Community fission, cohesion, and a “Four-Year War” in two populations of wild chimpanzees
Joseph Feldblum, Duke, Evolutionary Anthropology
In 1973, researchers in Gombe National Park, Tanzania, observed the only apparent example of community fission in wild chimpanzees. Over the next four years, males of the northern daughter community killed all adult males and one female of the southern community, and eventually annexed their territory.
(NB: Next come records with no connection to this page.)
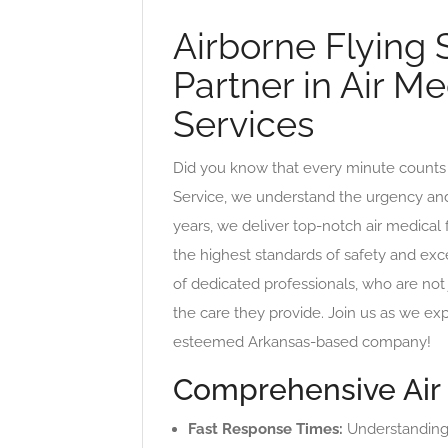
Airborne Flying 
Partner in Air Me
Services
Did you know that every minute counts 
Service, we understand the urgency and p
years, we deliver top-notch air medical f
the highest standards of safety and ex
of dedicated professionals, who are not 
the care they provide. Join us as we exp
esteemed Arkansas-based company!
Comprehensive Air 
Fast Response Times:
Understanding t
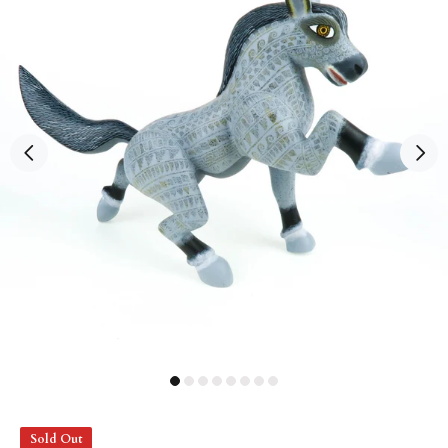
Sold Out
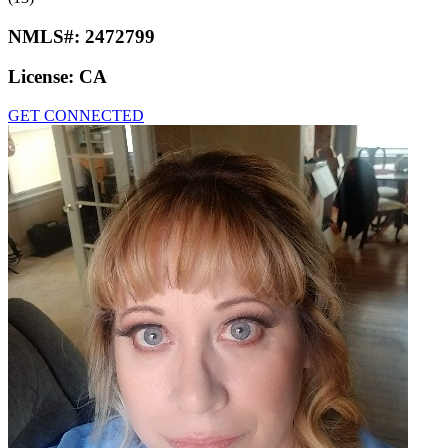
NMLS#:
2472799
License:
CA
GET CONNECTED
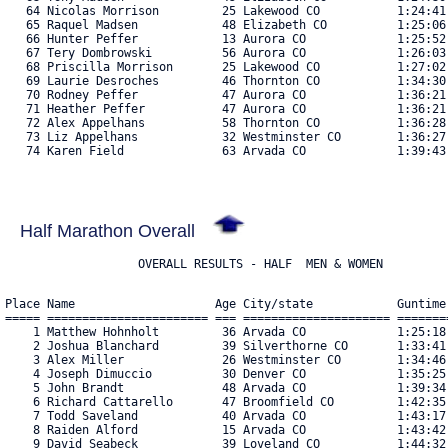
   64 Nicolas Morrison         25 Lakewood CO           1:24:41
   65 Raquel Madsen            48 Elizabeth CO          1:25:06
   66 Hunter Peffer            13 Aurora CO             1:25:52
   67 Tery Dombrowski          56 Aurora CO             1:26:03
   68 Priscilla Morrison       25 Lakewood CO           1:27:02
   69 Laurie Desroches         46 Thornton CO           1:34:30
   70 Rodney Peffer            47 Aurora CO             1:36:21
   71 Heather Peffer           47 Aurora CO             1:36:21
   72 Alex Appelhans           58 Thornton CO           1:36:28
   73 Liz Appelhans            32 Westminster CO        1:36:27
   74 Karen Field              63 Arvada CO             1:39:43.
Half Marathon Overall
Place Name                    Age City/state            Guntime
===== ======================= === ===================== =======
    1 Matthew Hohnholt         36 Arvada CO             1:25:18
    2 Joshua Blanchard         39 Silverthorne CO       1:33:41
    3 Alex Miller              26 Westminster CO        1:34:46
    4 Joseph Dimuccio          30 Denver CO             1:35:25
    5 John Brandt              48 Arvada CO             1:39:34
    6 Richard Cattarello       47 Broomfield CO         1:42:35
    7 Todd Saveland            40 Arvada CO             1:43:17
    8 Raiden Alford            15 Arvada CO             1:43:42
    9 David Seabeck            39 Loveland CO           1:44:32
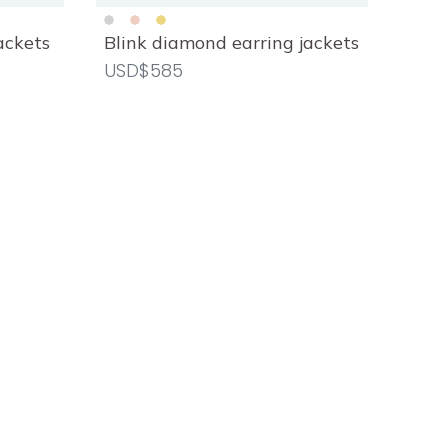
ackets
Blink diamond earring jackets
CLEAR ALL
APPLY
USD$585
However, an alternative hypothesis suggests that the two communities were always separate, brought together by human provisioning. Here, we test these competing claims, investigate potential causes of the hypothesized fission, and outline future comparative work to investigate the predictors of social cohesion in chimpanzee communities. Using male association, grooming and ranging patterns from 1967 to 1972, we employed modularity optimizing algorithms to identify the timing and nature of subgrouping, finding a dramatic increase in modularity beginning in 1971, two years before the complete fission. We then aligned this increase with candidate catalysts of the fission to determine likely proximate causes. Finally, we compare Gombe patterns with those in Ngogo, a large community in Uganda that some researchers believe may also be in the process of fissioning, from 2003 to 2008. Modularity in Ngogo rose slowly over the study period, but did not evidence the sharp increase seen in Gombe. I will discuss future work using more data from Gombe and Ngogo to investigate the general relationship between our proposed fission catalysts and modularity in Ngogo and later years in Gombe.